The largest newspaper in the world has been published for 164 years and archives every issue: in addition to the paper archive, all issues are digitized and posted on a special website. You have to pay for full access, but articles from the Twitter link are available for free for two weeks after publication. The microblog editor most often ties the publication to some date – either the birthday of the person being written about or the anniversary of the event the article is about. Most of the papers are available in the original layout – so, in addition to the historical journalism itself, readers can also find out which advertisement was in the same issue as the news about the adoption of the U.S. national anthem.

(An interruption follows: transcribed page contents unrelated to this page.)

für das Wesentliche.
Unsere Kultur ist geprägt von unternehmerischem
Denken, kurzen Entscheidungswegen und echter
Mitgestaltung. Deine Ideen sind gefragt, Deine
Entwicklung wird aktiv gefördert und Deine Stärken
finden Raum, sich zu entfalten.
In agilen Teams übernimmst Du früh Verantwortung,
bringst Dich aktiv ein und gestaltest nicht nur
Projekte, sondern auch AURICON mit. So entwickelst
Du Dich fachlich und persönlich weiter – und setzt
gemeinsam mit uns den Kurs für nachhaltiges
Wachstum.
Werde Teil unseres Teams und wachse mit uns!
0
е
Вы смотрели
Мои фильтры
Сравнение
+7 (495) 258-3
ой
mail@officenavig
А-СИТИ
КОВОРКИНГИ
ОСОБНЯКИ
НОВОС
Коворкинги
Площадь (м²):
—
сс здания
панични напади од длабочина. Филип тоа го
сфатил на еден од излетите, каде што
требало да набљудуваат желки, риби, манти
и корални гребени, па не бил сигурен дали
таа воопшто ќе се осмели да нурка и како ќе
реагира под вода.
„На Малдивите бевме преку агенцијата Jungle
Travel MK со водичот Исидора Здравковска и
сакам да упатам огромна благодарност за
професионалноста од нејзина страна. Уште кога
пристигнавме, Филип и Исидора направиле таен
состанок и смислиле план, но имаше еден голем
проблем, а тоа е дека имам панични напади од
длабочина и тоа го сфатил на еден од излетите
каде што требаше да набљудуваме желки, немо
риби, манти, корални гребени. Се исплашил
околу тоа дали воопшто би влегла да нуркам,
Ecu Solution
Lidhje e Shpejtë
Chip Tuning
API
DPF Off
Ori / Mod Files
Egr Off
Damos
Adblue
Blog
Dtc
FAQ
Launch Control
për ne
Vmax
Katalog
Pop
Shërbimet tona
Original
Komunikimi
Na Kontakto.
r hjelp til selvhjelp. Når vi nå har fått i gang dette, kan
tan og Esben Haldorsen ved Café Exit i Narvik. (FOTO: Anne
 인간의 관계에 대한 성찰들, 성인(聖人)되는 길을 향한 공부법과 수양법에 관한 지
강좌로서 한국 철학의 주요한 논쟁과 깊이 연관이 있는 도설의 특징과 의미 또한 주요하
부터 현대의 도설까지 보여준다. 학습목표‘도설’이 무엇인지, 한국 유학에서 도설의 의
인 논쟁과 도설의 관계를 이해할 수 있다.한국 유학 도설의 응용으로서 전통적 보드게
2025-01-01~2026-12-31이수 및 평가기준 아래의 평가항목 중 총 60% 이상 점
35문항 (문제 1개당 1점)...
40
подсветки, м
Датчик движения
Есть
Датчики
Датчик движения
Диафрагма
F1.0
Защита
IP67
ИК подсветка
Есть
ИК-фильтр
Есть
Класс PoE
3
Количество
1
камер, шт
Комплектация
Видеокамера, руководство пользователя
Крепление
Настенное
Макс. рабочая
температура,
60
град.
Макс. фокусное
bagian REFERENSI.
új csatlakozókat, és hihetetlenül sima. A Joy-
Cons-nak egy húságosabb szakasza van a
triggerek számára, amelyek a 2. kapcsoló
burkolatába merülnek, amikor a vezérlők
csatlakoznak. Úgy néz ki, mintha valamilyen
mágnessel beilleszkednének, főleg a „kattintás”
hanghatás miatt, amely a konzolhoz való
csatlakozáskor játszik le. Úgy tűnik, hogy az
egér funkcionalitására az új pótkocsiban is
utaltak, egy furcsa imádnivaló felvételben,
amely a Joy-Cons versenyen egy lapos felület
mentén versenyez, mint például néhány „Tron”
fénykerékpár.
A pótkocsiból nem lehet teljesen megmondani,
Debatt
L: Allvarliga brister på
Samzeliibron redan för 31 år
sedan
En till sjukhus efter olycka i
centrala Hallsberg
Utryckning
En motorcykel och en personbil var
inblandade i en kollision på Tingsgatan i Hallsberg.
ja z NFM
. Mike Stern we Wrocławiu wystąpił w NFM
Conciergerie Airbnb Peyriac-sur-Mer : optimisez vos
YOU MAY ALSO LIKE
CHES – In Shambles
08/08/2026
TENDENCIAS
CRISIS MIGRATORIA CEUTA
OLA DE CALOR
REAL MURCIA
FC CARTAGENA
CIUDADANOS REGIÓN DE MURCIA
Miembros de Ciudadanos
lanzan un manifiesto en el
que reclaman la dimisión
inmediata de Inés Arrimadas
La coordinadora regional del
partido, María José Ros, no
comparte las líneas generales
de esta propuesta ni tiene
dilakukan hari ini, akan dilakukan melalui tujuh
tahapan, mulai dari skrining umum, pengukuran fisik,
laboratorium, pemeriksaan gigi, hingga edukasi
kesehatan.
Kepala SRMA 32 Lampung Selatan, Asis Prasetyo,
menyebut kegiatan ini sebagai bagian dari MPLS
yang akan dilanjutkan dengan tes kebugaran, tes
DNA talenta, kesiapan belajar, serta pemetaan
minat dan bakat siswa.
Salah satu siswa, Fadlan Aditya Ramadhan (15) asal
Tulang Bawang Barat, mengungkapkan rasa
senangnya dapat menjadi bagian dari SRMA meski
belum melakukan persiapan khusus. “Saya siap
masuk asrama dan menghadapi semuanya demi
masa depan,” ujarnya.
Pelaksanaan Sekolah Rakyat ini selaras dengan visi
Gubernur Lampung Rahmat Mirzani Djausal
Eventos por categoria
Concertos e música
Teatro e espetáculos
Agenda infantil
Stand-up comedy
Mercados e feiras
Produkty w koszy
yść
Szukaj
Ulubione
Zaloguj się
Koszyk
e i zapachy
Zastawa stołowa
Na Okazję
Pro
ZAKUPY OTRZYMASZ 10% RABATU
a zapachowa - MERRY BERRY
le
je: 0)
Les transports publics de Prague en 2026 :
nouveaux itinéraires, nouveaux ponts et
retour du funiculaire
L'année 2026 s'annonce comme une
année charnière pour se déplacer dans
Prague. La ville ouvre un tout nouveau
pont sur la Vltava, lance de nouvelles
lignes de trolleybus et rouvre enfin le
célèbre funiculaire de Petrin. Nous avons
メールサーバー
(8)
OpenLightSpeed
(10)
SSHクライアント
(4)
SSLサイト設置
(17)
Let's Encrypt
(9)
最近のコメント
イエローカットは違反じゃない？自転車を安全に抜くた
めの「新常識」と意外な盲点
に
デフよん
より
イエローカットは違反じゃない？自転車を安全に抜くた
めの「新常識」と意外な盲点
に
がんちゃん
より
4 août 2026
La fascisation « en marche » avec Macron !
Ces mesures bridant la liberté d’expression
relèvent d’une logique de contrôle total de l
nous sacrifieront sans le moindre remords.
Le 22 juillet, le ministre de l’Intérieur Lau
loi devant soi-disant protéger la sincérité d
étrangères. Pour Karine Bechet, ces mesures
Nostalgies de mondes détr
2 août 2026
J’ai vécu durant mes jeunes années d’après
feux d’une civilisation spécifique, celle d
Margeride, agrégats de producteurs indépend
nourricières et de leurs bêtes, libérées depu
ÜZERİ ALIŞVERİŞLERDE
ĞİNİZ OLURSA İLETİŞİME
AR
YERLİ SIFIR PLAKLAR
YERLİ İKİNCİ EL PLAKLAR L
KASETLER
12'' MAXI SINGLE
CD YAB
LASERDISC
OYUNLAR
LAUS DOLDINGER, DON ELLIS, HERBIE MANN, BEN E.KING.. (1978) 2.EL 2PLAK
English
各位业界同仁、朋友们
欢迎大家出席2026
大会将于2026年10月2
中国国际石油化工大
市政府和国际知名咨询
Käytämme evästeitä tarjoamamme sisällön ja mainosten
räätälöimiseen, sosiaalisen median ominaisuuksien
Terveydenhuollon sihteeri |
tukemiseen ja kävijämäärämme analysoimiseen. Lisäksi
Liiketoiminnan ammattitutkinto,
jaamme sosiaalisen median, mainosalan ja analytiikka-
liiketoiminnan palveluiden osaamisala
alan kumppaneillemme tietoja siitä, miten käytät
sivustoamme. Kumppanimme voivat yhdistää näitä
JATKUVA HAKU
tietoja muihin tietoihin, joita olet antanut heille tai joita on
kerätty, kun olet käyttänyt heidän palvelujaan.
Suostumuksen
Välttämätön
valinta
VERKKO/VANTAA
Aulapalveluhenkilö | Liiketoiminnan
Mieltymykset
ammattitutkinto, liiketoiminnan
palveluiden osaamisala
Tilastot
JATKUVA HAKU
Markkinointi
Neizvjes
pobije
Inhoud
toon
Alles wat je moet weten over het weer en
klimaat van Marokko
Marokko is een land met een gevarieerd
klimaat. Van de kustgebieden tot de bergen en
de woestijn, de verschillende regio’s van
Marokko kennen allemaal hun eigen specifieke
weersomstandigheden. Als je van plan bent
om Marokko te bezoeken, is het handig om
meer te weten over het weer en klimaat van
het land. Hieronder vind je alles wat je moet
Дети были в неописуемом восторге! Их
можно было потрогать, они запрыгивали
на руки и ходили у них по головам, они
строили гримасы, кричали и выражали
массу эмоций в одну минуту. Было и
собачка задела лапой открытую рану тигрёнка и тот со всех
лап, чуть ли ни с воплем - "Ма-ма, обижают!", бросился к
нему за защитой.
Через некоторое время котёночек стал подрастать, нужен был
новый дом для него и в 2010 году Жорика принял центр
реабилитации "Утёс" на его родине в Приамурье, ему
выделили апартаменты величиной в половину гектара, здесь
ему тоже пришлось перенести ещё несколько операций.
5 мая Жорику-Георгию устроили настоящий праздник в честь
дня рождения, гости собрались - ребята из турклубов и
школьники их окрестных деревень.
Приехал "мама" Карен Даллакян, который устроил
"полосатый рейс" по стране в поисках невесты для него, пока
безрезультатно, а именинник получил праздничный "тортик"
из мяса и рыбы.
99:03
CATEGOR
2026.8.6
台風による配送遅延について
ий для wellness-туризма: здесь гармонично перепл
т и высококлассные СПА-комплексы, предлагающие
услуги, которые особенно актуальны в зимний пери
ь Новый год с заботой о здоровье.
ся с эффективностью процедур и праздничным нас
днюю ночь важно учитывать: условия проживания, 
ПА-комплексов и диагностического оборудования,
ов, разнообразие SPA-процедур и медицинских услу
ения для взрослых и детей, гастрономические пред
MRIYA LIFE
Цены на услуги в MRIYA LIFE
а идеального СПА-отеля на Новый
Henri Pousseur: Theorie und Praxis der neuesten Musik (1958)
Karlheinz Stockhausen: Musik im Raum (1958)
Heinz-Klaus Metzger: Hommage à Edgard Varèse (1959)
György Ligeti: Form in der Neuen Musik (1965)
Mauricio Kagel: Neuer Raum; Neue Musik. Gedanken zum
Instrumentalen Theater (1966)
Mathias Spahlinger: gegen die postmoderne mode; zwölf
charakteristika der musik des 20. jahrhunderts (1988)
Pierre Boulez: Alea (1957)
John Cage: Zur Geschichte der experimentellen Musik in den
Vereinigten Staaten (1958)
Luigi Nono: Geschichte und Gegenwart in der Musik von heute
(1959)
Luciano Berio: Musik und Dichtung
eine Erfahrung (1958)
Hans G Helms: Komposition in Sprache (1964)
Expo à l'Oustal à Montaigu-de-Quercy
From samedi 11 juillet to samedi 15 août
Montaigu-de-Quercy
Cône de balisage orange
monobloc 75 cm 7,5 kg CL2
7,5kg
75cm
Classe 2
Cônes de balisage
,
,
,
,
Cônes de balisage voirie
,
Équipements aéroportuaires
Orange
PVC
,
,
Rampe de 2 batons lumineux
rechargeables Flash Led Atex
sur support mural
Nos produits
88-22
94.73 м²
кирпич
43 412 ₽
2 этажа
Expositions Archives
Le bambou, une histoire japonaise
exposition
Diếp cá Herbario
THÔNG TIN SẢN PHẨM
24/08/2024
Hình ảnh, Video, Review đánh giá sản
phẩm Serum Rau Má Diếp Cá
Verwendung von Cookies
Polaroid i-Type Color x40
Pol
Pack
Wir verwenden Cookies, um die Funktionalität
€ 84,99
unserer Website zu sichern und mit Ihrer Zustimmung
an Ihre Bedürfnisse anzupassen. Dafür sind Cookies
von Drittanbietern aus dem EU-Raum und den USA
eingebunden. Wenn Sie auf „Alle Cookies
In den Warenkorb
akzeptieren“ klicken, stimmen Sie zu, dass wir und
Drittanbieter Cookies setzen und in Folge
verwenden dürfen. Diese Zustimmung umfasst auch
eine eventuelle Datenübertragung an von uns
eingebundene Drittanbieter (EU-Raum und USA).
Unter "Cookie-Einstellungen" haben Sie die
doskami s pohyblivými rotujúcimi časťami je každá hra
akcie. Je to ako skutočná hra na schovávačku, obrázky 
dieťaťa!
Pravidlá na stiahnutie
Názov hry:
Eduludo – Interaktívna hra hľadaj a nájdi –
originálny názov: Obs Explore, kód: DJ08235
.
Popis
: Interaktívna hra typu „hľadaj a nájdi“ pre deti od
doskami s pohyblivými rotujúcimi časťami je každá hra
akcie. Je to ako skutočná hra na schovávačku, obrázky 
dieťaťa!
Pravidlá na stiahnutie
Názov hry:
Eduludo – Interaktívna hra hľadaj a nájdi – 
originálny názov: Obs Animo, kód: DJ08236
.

“Open Library” is an offshoot of Archive.org. The site makes it its mission to digitize every book ever published. More than two million vintage books are available for free download, with another 250,000 loaned by libraries for up to two weeks at no charge. The microblog posts link to books with interesting illustrations, material related in any way to the current date, and reader retweets.
The U.S. National Aerospace Agency’s Twitter feed is a great example of what a fascinating science blog should look like. It posts satellite imagery, photos from outer space, and fun facts about the Earth and other celestial bodies. A large part of the tweets is about preparations for a mission to Mars. NASA talks about the planet’s gravity and atmosphere and reports on tests of equipment that will be used in the interplanetary mission.
The Pew Research Center is an independent nonprofit organization based in Washington, DC. They research public opinion, and demographics and analyze media reports in the United States and around the world. Facts and figures of research are published on the organization’s microblog. For example, from here you can learn that about half of all Christian Americans expect the Second Coming in the next 40 years, and by 2050 the number of Muslims will increase by 73% (the total number of earthlings will increase by 35%). Much of the data in the microblog is illustrated with beautiful and accurate charts-many sociologists don’t know how to do that yet.